Cette charogne de l'Enfer, qui se décompose à ciel ouvert, elle a 84 ans, ne se sent plus assez rassasiée de sang glaireux de chérubins. Ce hurlement de désespoir absolu de l'enfançon minuscule, vouloir-vivre pur arraché brutalement à l'existence, n'est pas seulement entendu par Notre Seigneur. Il réjouit aussi l'oreille des certains daemons.
Cette chienne de garde des avortoirs n'a peut-être pas non plus sa ration de dividendes juteux, dans la filière-avortement.


Sur RTL, l'icône des connasses de la Sainte Cause des Fââmes a suinté sur la liberté d'avorter sans frein ni contrôle: « on supprime les moyens qui permettent de bénéficier de cette liberté!»
«Or, une liberté sans les moyens d'en jouir, ce n'est qu'une liberté abstraite», a-t-elle ajouté avant d'évoquer la fermeture de plusieurs centres d'IVG en région parisienne.


Léon Trotsky écrivait en 1932: "le pouvoir révolutionnaire a apporté à la femme le droit à l'avortement." C'était dit-il "le plus triste des droits", nécessaire seulement "tant que dureront la misère et l'oppression familiale" dans ce "foyer familial croupissant, institution archaïque, routinière, étouffante, dans laquelle la femme des classes laborieuses est vouée aux travaux forcés, de l'enfance jusqu'à la mort."
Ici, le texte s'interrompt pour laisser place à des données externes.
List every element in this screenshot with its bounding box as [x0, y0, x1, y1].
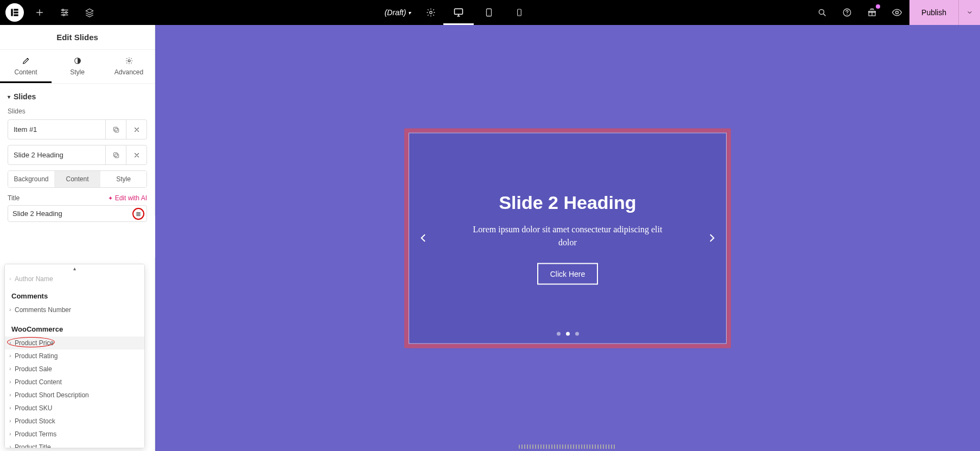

Après 10 ans, ce pouvoir socialiste(non plus trotskiste mais stalinien), jugeant avoir amélioré suffisamment la condition des femmes, leur fournissant le secours médical nécessaire et des installations hygiéniques, l'Etat changea de voie. En 1936, il proclamait une réhabilitation solennelle de la famille et justifiait la limitation de l'avortement en disant que les réussites de la société socialiste qui ne "connaissant plus le chômage", avait "éliminé les causes qui poussent la femme à l'avortement."
Nous jetterons une voile pudique sur les "réussites" du régime stalinien, ce n'est pas le sujet de cet article.


Ce qu'il m'importe ici de prouver, c'est que l'avortement était pris originellement dans le mouvement socialiste, comme une calamité nécessaire, "le plus triste de tous les droits" et non "la jouissance d'une liberté."
Tout l'infléchissement du discours vient de ce que l'idéologie bourgeoise prévalent aujourd'hui, ce sont les idées socialistes dénaturées, mutilées, trafiquées, et à la fin devenues hystériques. L'avortement à l'échelle industrielle, à l'aide de moyens chimiques industriels n'est en aucun cas une conquête populaire mais un effet de la politique bourgeoise et du capitalisme. Dès les années 50/60, cet holocauste d'enfants européens, était la condition "sine qua non" de la survie du système capitaliste. Sorte de retour au plan Morgenthau. (Je me suis déjà exterminé à expliquer tout ça. (cliquer)
Il y avait en Europe, trop de "force de travail", trop de prolétaires. Les impératifs du Capital Financier, face à la concurrence mondiale devait réduire la natalité européenne, et réduire le coût du travail.
D'une part, réduire le nombre, et d'autre part, abaisser la qualité. Diminuer et amoindrir, appauvrir.
Le premier avantage fut de mettre à la disposition des industriels une main-d'oeuvre féminine beaucoup plus docile, taillable et corvéable.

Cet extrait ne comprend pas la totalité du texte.